> Task directions: Images don't belong in the copy. Output the rest of the data exactly.

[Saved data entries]
^^^^^^^^^^^^^^^^
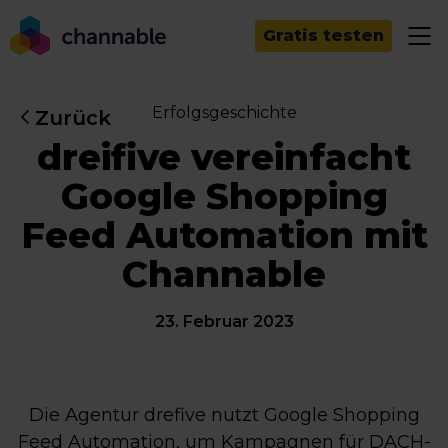
Gratis testen
Erfolgsgeschichte
Zurück
dreifive vereinfacht
Google Shopping
Feed Automation mit
Channable
23. Februar 2023
Die Agentur drefive nutzt Google Shopping
Feed Automation, um Kampagnen für DACH-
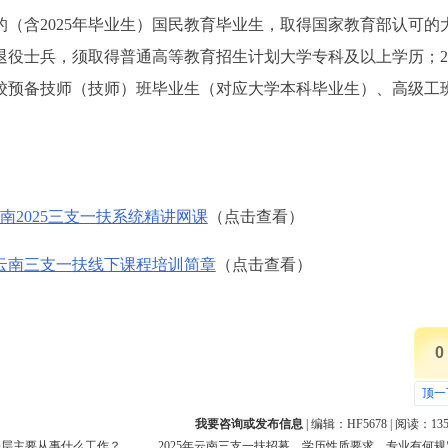
业的（含2025年毕业生）国民教育毕业生，取得国家教育部认可的
后退役士兵，须取得普通高等教育招生计划大学专科及以上学历；20
院校预备技师（技师）班毕业生（对应大学本科毕业生）、高级工
南2025三支一扶系统精讲网课
（点击查看）
年云南三支一扶线下课程培训简章
（点击查看）
0
顶一
我要咨询或发布信息
| 编辑：
HF5678
| 阅读：
13
基层主要从事什么工作？
2025年云南三支一扶招募，学历性质要求、专业有何规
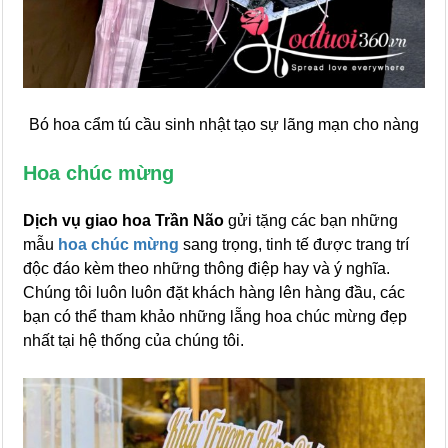
Bó hoa cẩm tú cầu sinh nhật tạo sự lãng mạn cho nàng
Hoa chúc mừng
Dịch vụ giao hoa Trần Não
gửi tặng các bạn những
mẫu
hoa chúc mừng
sang trọng, tinh tế được trang trí
độc đáo kèm theo những thông điệp hay và ý nghĩa.
Chúng tôi luôn luôn đặt khách hàng lên hàng đầu, các
bạn có thể tham khảo những lẵng hoa chúc mừng đẹp
nhất tại hệ thống của chúng tôi.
^^^^^^^^^^^^^^^^
> Solution to this task:
Gratis testen
Erfolgsgeschichte
Zurück
dreifive vereinfacht
Google Shopping
Feed Automation mit
Channable
23. Februar 2023
Die Agentur drefive nutzt Google Shopping
Feed Automation, um Kampagnen für DACH-
业的（含2025年毕业生）国民教育毕业生，取得国家教育部认可的
后退役士兵，须取得普通高等教育招生计划大学专科及以上学历；20
院校预备技师（技师）班毕业生（对应大学本科毕业生）、高级工
南2025三支一扶系统精讲网课
（点击查看）
年云南三支一扶线下课程培训简章
（点击查看）
0
顶一
我要咨询或发布信息
| 编辑：
HF5678
| 阅读：
13
基层主要从事什么工作？
2025年云南三支一扶招募，学历性质要求、专业有何规
Bó hoa cẩm tú cầu sinh nhật tạo sự lãng mạn cho nàng
Hoa chúc mừng
Dịch vụ giao hoa Trần Não
gửi tặng các bạn những
mẫu
hoa chúc mừng
sang trọng, tinh tế được trang trí
độc đáo kèm theo những thông điệp hay và ý nghĩa.
Chúng tôi luôn luôn đặt khách hàng lên hàng đầu, các
bạn có thể tham khảo những lẵng hoa chúc mừng đẹp
nhất tại hệ thống của chúng tôi.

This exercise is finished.